Whilst Googling around for something entirely unrelated, I stumbled on a discussion paper published in January of 2023 about Effective Altruism that argues Global Health & Wellbeing is basically a facade to get people into the way more controversial core of longtermism. I couldn't find something posted about it elsewhere on the forum, so I'll try to summarise here.
The paper argues that there is a big distinction between what they call public facing EA and Core EA. The former cares about global health and wellbeing (GH&W) whereas the latter cares about x-risks, animal welfare and "helping elites get advanced degrees" (which I'll just refer to as core topics). There are several more distinctions between public EA and core EA, e.g. about impartiality and the importance of evidence and reason. The author argues, based on quotes from a variety of posts from a variety of influential people within EA, that for the core audience, GH&W is just a facade such that EA is perceived as 'good' by the broader public, whilst the core members work on much more controversial core topics such as transhumanism that go against many of the principles put forward by GH&W research and positions.

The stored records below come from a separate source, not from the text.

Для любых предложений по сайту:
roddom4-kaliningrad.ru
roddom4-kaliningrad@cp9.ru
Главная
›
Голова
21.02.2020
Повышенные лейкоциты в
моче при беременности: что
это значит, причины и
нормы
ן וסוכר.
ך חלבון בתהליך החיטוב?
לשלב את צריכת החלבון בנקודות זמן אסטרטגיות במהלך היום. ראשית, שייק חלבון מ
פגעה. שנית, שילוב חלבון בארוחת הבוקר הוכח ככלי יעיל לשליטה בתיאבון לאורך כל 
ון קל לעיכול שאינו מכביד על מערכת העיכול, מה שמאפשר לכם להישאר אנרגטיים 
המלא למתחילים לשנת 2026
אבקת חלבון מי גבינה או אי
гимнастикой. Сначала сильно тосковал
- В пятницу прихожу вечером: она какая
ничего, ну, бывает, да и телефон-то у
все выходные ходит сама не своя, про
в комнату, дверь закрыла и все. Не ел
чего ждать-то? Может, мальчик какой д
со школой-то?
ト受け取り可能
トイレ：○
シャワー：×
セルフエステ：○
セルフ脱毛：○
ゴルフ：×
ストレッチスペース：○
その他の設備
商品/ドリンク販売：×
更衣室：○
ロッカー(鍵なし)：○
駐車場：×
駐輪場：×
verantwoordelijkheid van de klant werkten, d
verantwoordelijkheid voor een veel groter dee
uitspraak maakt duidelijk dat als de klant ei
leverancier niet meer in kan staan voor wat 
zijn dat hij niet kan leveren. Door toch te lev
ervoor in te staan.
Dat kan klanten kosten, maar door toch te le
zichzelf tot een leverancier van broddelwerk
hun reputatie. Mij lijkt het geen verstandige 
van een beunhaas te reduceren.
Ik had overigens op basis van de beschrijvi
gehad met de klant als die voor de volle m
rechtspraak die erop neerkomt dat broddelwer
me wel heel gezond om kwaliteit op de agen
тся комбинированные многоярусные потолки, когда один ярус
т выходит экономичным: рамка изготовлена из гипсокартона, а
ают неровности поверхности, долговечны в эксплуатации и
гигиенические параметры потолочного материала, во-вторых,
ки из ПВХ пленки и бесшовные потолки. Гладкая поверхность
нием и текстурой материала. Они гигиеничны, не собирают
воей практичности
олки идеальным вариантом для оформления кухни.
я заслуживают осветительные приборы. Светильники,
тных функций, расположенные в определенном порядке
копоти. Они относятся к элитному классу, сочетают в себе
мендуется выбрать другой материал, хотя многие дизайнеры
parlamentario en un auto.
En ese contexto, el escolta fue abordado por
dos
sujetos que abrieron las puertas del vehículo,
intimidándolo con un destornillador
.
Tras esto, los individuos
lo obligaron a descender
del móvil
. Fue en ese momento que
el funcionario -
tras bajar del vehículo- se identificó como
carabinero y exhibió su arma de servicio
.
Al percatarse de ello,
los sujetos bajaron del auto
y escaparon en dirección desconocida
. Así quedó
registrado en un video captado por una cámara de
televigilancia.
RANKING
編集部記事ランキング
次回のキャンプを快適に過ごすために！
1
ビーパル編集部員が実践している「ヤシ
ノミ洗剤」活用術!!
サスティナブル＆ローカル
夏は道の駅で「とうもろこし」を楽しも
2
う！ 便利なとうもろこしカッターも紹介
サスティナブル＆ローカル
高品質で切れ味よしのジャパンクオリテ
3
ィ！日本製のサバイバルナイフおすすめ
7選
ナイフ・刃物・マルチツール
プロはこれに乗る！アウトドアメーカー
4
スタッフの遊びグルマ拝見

The author seems to claim that this was done on purpose and that GH&W merely exists as a method to "convert more recruits" to a controversial core of transhumanism that EA is nowadays. This substantial distinction between GH&W and core topics causes an identity crisis between people who genuinely believe that EA is about GH&W and people who have been convinced of the core topics. The author says that these distinctions have always existed, but have been purposely hidden with nice-sounding GH&W topics by a few core members (such as Yudkowsky, Alexander, Todd, Ord, MacAskill), as a transhumanist agenda would be too controversial for the public, although it was the goal of EA after all and always has been.

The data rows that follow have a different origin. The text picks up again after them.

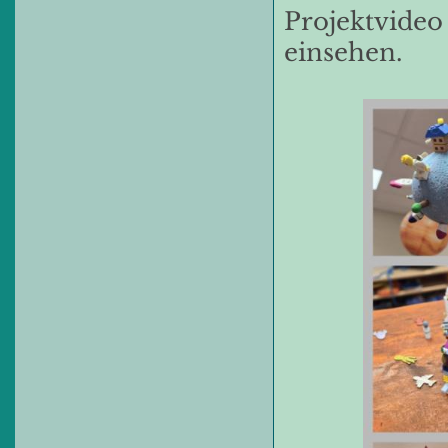
Projektvideo 
einsehen.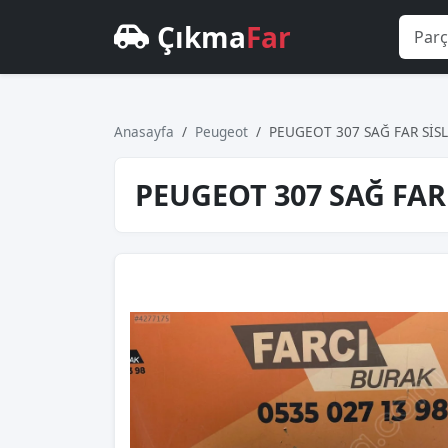
Çıkma
Far
Anasayfa
Peugeot
PEUGEOT 307 SAĞ FAR SİSL
PEUGEOT 307 SAĞ FAR 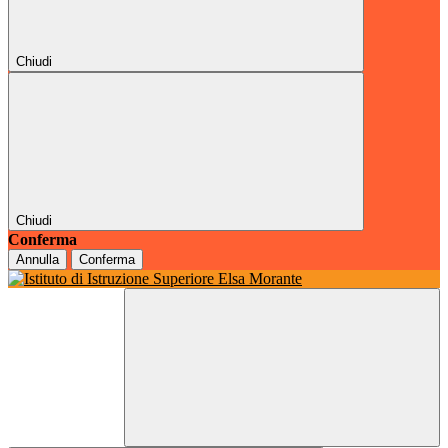
Chiudi
Chiudi
Conferma
Annulla
Conferma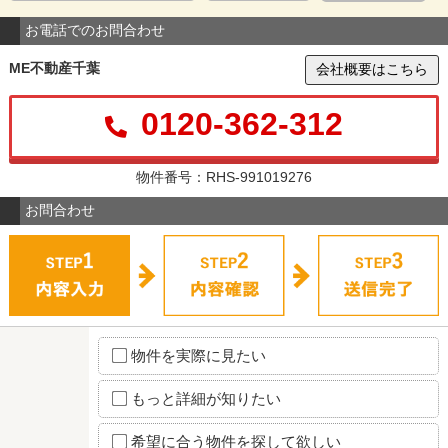
お電話でのお問合わせ
ME不動産千葉
会社概要はこちら
0120-362-312
物件番号：RHS-991019276
お問合わせ
物件を実際に見たい
もっと詳細が知りたい
希望に合う物件を探して欲しい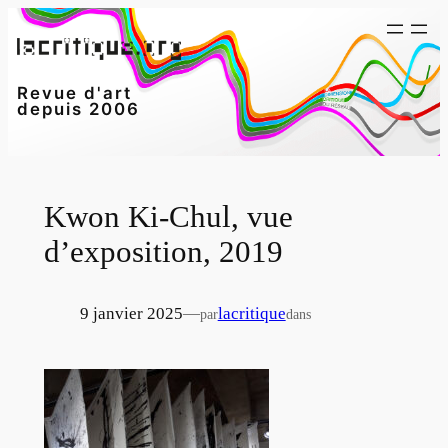
Aller
au
contenu
Revue d'art
depuis 2006
Kwon Ki-Chul, vue
d’exposition, 2019
9 janvier 2025
—
lacritique
par
dans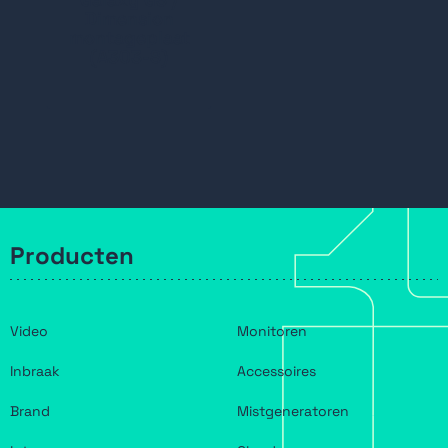
Dimension
montageplaat
(A303-S)
Producten
Video
Monitoren
Inbraak
Accessoires
Brand
Mistgeneratoren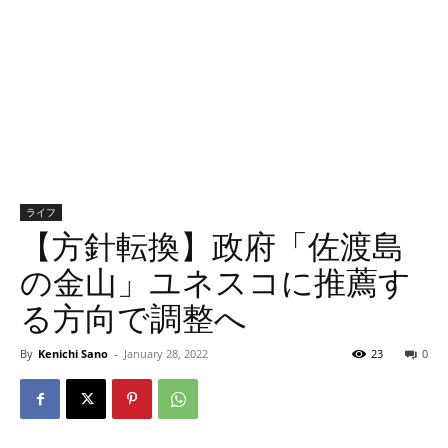
ライフ
【方針転換】政府「佐渡島
の金山」ユネスコに推薦す
る方向で調整へ
By
Kenichi Sano
-
January 28, 2022
23
0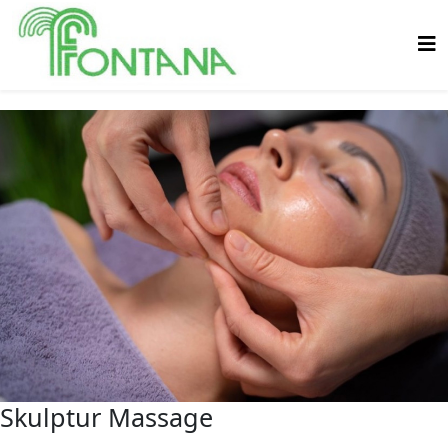
Skulptur Massage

To quote from the final paragraph from the paper:
The ‘EA’ that academics write about is a mirage, albeit one invoked as shorthand for a very real phenomenon, i.e., the elevation of RCTs and quantitative evaluation methods in the aid and development sector. [...] Rather, my point is that these articles and the arguments they make—sophisticated and valuable as they are—are not about EA: they are about the Singer-solution to global poverty, effective giving, and about the role of RCTs and quantitative evaluation methods in development practice. EA is an entirely different project, and the magnitude and implications of that project cannot be grasped until people are willing to look at the evidence beyond EA’s glossy front-cover, and see what activities and aims the EA movement actually prioritizes, how funding is actually distributed, whose agenda is actually pursued, and whose interests are actually served.

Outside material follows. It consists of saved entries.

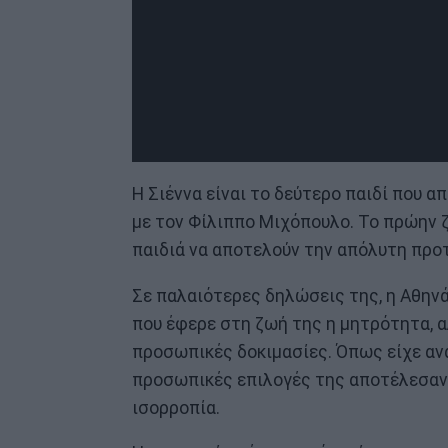
Η Σιέννα είναι το δεύτερο παιδί που α
με τον Φίλιππο Μιχόπουλο. Το πρώην ζε
παιδιά να αποτελούν την απόλυτη προ
Σε παλαιότερες δηλώσεις της, η Αθηνά
που έφερε στη ζωή της η μητρότητα, α
προσωπικές δοκιμασίες. Όπως είχε ανα
προσωπικές επιλογές της αποτέλεσαν 
ισορροπία.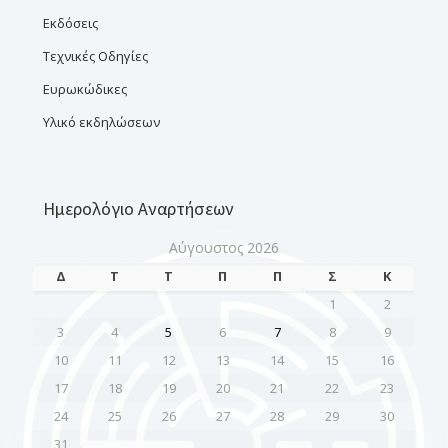
Εκδόσεις
Τεχνικές Οδηγίες
Ευρωκώδικες
Υλικό εκδηλώσεων
Ημερολόγιο Αναρτήσεων
Αύγουστος 2026
Δ
Τ
Τ
Π
Π
Σ
Κ
1
2
3
4
5
6
7
8
9
10
11
12
13
14
15
16
17
18
19
20
21
22
23
24
25
26
27
28
29
30
31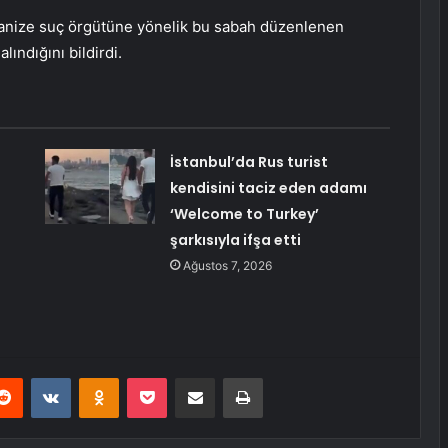
rganize suç örgütüne yönelik bu sabah düzenlenen
ındığını bildirdi.
İstanbul’da Rus turist
kendisini taciz eden adamı
‘Welcome to Turkey’
şarkısıyla ifşa etti
Ağustos 7, 2026
erest
Reddit
VKontakte
Odnoklassniki
Pocket
E-Posta ile paylaş
Yazdır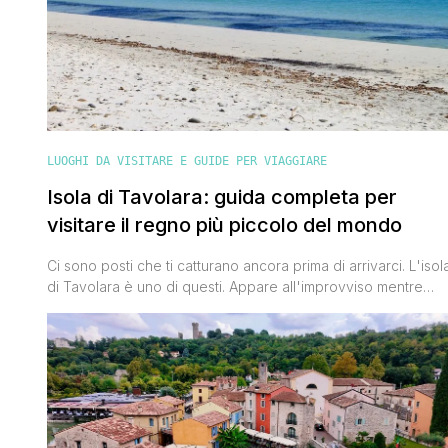
LUOGHI DA VISITARE E GUIDE PER VIAGGIARE
Isola di Tavolara: guida completa per
visitare il regno più piccolo del mondo
Ci sono posti che ti catturano ancora prima di arrivarci. L'isol
di Tavolara è uno di questi. Appare all'improvviso mentre
percorri la costa nord-orientale della Sardegna, tra Olbia,
San Teodoro e Budoni: un massiccio calcareo imponente
che sembra emergere dal mare come una montagna
sospesa sull'acqua. Impossibile non restarne affascinati. Ma
Tavolara non è solo [']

That’s a pretty impressive and thorough piece of research, regardless of whether you agree with the conclusions. I think one of its central points — that x-risk/longtermism has always been a core part of the movement — is correct. Some recent critiques have overemphasised the degree to which EA has shifted toward these areas in the last few years. It was always, if not front and centre, ‘hiding in plain sight’. And there was criticism of EA for focusing on x-risk from very early on (though it was mostly drowned out by criticisms of EA’s global health work, which now seems less controversial along with some of the farmed animal welfare work being done).
If someone disagrees empirically with estimates of existential risk, or holds a person-affecting view of population ethics, the idea that it is a front for longtermism is a legitimate criticism to make of EA. Even more resources could be directed toward global health if it wasn’t for these other cause areas. A bit less reasonably, people who hold non-utilitarian beliefs might even suspect that EA was just a way of rebranding ‘total utilitarianism’ (with the ‘total’ part becoming slowly more prominent over time).
At the same time, EAs still do a lot in the global health space (where a majority of EA funding is still directed), so the movement is in a sense being condemned because it has actually noticed these problems (see the Copenhagen Interpretation of Ethics).
This isn’t to say that the paper itself is criticising EA (it seems to be more of a qualitative study of the movement).